The Monday night after the 2022 BET Awards, I'm at POPSUGAR's Culver City studio for our cover-shoot fitting. Though JT and Yung Miami arrive separately, their synchronicity is ever present, even through their outfits. After a night of celebration (the duo partied until 5 a.m. at Diddy's afterparty), JT is the first to arrive, wearing a chic model-off-duty look: black joggers and a gray sweater, paired with Manolo Blahnik x Birkenstock flats, a muted gray Birkin bag, and black Saint Laurent sunglasses. Yung Miami arrives an hour later, echoing the same aesthetic: a black bodysuit with red Chanel sandals and a necklace and earrings from Van Cleef & Arpels. It's clear there's a shared love for fashion and luxury. As their lyrics go, "Nasty but classy, Birkin bag me."

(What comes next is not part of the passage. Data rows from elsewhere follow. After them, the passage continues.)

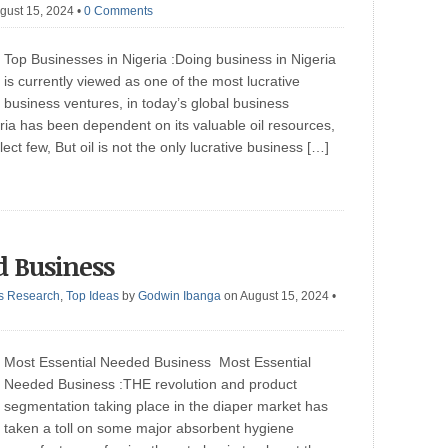
gust 15, 2024
•
0 Comments
Top Businesses in Nigeria :Doing business in Nigeria
is currently viewed as one of the most lucrative
business ventures, in today’s global business
ria has been dependent on its valuable oil resources,
ct few, But oil is not the only lucrative business […]
d Business
s Research
,
Top Ideas
by
Godwin Ibanga
on August 15, 2024
•
Most Essential Needed Business Most Essential
Needed Business :THE revolution and product
segmentation taking place in the diaper market has
taken a toll on some major absorbent hygiene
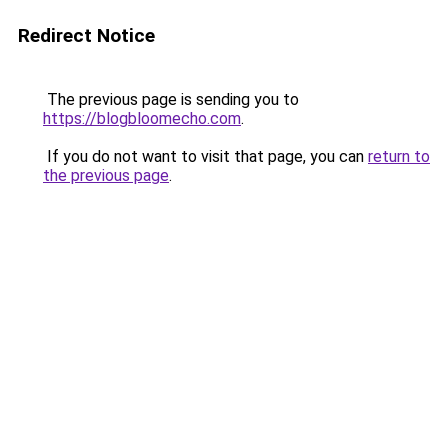
Redirect Notice
The previous page is sending you to
https://blogbloomecho.com
.
If you do not want to visit that page, you can
return to
the previous page
.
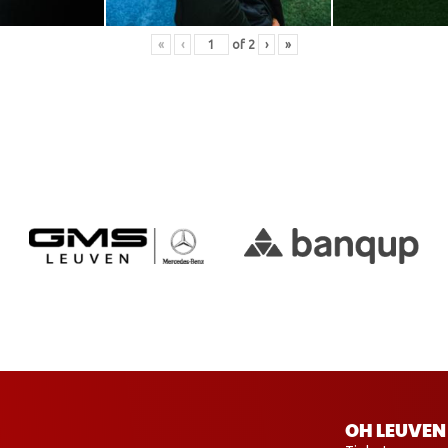
«
‹
of
2
›
»
OH LEUVEN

Yung Miami, 28, has a reserved — almost coy — disposition at first. But make no mistake, once she starts talking, she exudes a ferocious confidence. It's something she talks about quite often: the separation of Caresha and her alter ego, Yung Miami. She refers to Miami as her version of Beyoncé's Sasha Fierce, an uninhibited personality; Caresha is the homebody who loves watching Lifetime Movie Network. "I'm always gon' be Caresha. I'm always myself. But you know, my [stage] name is like my alter ego, and I feel like when it's time to perform, or it's time to do an interview, or when it's time to give people what they want, I bring out Yung Miami."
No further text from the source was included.